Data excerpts
- - -
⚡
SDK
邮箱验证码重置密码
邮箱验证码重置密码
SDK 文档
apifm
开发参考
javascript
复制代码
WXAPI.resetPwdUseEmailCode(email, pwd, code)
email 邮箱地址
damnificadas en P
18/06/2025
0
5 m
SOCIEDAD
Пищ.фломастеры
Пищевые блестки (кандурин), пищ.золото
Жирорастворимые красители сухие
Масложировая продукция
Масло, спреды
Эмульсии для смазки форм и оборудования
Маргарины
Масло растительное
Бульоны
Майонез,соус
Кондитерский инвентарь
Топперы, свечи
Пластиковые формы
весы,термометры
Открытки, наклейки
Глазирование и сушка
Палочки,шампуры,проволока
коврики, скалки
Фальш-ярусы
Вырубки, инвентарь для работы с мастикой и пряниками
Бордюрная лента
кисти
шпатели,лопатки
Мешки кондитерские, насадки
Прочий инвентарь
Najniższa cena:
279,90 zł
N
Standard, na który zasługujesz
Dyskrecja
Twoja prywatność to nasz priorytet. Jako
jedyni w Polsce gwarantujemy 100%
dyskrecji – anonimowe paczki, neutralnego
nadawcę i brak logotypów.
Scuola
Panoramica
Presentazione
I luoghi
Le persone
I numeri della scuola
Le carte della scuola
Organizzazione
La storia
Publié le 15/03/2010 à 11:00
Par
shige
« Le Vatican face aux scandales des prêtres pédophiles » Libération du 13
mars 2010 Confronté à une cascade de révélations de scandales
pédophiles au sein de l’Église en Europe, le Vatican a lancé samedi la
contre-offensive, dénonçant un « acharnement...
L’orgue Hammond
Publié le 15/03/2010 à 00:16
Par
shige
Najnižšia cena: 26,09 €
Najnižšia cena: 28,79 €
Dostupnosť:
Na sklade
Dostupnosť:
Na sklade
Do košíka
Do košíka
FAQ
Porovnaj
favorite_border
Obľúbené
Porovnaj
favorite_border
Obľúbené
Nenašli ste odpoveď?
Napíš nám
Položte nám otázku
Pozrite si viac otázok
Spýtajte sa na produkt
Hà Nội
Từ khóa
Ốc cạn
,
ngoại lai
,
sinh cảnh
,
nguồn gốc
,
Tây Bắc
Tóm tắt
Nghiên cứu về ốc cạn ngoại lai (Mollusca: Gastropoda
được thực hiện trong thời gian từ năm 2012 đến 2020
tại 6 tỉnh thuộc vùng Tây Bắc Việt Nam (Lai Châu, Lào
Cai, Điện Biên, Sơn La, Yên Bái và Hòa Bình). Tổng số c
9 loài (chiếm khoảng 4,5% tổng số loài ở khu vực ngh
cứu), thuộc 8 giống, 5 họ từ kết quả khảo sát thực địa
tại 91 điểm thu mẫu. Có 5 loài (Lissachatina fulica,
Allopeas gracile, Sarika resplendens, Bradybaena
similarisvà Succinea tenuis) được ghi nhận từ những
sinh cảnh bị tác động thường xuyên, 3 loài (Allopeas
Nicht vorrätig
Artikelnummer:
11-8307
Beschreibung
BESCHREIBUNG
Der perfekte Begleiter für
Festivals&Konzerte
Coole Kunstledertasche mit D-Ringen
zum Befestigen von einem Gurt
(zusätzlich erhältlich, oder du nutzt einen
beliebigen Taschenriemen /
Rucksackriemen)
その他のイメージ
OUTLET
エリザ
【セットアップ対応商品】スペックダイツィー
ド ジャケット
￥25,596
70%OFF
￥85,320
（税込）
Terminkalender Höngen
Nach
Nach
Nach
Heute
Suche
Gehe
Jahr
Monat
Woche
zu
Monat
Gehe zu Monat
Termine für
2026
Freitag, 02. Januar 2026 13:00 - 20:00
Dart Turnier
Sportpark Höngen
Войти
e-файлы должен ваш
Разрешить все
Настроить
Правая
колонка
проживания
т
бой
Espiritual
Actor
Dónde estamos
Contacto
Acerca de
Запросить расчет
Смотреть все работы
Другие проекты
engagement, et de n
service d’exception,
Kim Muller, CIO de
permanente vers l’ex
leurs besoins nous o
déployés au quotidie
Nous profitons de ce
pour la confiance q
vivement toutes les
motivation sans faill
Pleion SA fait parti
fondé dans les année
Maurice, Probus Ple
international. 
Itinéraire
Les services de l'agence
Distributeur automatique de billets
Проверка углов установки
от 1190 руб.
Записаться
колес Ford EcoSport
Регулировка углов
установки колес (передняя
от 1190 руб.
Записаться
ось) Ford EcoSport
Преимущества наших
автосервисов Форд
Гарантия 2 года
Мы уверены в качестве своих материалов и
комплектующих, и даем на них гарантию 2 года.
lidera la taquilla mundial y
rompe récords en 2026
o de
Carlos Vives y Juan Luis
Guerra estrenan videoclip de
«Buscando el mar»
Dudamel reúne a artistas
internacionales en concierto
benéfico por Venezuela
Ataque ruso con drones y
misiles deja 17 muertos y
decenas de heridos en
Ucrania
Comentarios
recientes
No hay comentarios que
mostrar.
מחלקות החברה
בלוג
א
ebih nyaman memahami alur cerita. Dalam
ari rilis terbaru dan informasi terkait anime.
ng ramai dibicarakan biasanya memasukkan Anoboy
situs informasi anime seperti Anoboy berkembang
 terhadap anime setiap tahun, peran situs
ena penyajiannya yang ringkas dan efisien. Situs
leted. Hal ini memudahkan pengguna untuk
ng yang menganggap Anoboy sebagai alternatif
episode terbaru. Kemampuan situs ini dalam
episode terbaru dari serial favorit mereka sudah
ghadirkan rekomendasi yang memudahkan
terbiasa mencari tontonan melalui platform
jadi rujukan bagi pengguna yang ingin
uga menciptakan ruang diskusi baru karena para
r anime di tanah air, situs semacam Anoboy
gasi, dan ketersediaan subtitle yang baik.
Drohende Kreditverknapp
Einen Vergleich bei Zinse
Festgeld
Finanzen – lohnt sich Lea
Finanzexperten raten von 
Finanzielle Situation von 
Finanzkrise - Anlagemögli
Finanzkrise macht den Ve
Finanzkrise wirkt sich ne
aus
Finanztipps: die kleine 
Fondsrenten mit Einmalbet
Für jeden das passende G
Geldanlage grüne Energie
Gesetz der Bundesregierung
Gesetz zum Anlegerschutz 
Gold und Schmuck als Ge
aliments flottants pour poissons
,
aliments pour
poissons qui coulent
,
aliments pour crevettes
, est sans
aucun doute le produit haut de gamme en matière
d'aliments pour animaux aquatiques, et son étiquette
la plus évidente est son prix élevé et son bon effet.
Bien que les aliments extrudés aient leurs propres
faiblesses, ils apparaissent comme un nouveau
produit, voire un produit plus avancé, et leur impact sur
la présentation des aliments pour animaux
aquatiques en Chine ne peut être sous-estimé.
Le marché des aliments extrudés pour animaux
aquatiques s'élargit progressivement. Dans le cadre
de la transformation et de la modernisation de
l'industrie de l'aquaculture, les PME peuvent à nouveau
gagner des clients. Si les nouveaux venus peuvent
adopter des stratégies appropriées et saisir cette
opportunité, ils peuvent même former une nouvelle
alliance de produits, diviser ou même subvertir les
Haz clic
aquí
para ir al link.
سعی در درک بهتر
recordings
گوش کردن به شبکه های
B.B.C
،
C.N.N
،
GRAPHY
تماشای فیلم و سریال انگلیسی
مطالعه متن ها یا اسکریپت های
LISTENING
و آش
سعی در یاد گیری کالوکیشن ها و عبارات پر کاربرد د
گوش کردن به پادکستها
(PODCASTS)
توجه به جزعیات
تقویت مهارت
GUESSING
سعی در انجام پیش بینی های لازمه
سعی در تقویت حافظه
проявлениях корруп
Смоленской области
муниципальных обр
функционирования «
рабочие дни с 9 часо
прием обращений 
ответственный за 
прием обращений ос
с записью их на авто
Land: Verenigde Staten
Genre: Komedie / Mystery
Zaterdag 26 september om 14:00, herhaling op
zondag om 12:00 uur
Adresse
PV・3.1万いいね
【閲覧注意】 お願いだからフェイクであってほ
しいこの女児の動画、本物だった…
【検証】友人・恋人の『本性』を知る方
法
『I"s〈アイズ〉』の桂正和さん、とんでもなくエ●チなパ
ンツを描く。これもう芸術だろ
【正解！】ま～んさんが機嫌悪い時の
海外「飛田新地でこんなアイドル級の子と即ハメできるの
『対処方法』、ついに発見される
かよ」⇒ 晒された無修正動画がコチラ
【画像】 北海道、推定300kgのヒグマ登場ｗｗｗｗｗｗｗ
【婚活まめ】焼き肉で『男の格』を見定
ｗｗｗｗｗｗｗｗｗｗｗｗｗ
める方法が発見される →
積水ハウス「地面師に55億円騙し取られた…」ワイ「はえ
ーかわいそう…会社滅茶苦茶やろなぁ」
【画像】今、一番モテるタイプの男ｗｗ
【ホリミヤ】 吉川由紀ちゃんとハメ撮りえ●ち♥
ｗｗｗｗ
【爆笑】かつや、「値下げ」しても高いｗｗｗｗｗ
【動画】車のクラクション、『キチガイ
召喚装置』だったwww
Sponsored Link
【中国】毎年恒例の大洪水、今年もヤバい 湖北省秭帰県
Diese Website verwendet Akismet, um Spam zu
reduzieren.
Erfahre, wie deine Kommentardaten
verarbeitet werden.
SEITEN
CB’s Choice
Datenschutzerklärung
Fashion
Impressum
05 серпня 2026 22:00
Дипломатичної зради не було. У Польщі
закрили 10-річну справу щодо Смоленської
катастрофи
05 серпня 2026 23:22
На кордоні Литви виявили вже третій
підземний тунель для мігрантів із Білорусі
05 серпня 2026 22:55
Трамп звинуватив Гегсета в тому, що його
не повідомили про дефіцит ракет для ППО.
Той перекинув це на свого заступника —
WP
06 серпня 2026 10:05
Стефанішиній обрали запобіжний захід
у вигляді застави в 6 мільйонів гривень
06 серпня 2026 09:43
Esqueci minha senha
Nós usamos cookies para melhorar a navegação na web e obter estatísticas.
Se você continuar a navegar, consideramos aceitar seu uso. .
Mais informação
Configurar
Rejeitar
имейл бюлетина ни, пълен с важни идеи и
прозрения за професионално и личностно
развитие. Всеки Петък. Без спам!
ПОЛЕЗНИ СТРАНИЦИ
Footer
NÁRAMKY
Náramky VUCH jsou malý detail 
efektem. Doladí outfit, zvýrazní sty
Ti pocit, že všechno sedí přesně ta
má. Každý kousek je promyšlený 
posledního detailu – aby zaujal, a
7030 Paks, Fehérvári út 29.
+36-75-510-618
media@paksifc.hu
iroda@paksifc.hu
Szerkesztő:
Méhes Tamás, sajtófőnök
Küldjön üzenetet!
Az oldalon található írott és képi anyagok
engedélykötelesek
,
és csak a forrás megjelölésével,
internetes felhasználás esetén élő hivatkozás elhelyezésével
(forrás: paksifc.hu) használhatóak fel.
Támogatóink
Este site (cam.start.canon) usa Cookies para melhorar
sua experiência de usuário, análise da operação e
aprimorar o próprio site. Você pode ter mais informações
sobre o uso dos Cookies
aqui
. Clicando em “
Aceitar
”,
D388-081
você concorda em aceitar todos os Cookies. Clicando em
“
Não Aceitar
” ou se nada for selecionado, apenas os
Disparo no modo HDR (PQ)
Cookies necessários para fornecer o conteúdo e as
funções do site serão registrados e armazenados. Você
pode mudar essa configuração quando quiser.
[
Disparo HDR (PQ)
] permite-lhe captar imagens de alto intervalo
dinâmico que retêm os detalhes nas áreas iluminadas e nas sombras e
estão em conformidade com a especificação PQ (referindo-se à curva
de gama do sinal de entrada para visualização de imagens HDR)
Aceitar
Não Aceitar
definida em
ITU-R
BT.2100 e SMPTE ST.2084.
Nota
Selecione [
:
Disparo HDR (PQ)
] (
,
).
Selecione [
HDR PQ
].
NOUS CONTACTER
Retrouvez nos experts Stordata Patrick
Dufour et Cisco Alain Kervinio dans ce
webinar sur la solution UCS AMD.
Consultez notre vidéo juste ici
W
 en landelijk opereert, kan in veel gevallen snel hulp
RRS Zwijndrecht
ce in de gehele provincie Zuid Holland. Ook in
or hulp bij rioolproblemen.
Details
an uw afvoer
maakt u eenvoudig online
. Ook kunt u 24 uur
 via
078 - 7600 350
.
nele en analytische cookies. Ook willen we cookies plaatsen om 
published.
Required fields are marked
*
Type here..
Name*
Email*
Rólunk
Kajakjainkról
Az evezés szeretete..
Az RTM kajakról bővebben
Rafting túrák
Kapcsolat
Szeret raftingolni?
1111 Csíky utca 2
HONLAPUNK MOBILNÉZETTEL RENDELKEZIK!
- - -
» **TASK INSTRUCTIONS**:
Give back the records above exactly, limited to the lines between the one holding "Presentazione" and the one holding "Libération du 13", inclusive.

» **FINISHED EXERCISE**:
Presentazione
I luoghi
Le persone
I numeri della scuola
Le carte della scuola
Organizzazione
La storia
Publié le 15/03/2010 à 11:00
Par
shige
« Le Vatican face aux scandales des prêtres pédophiles » Libération du 13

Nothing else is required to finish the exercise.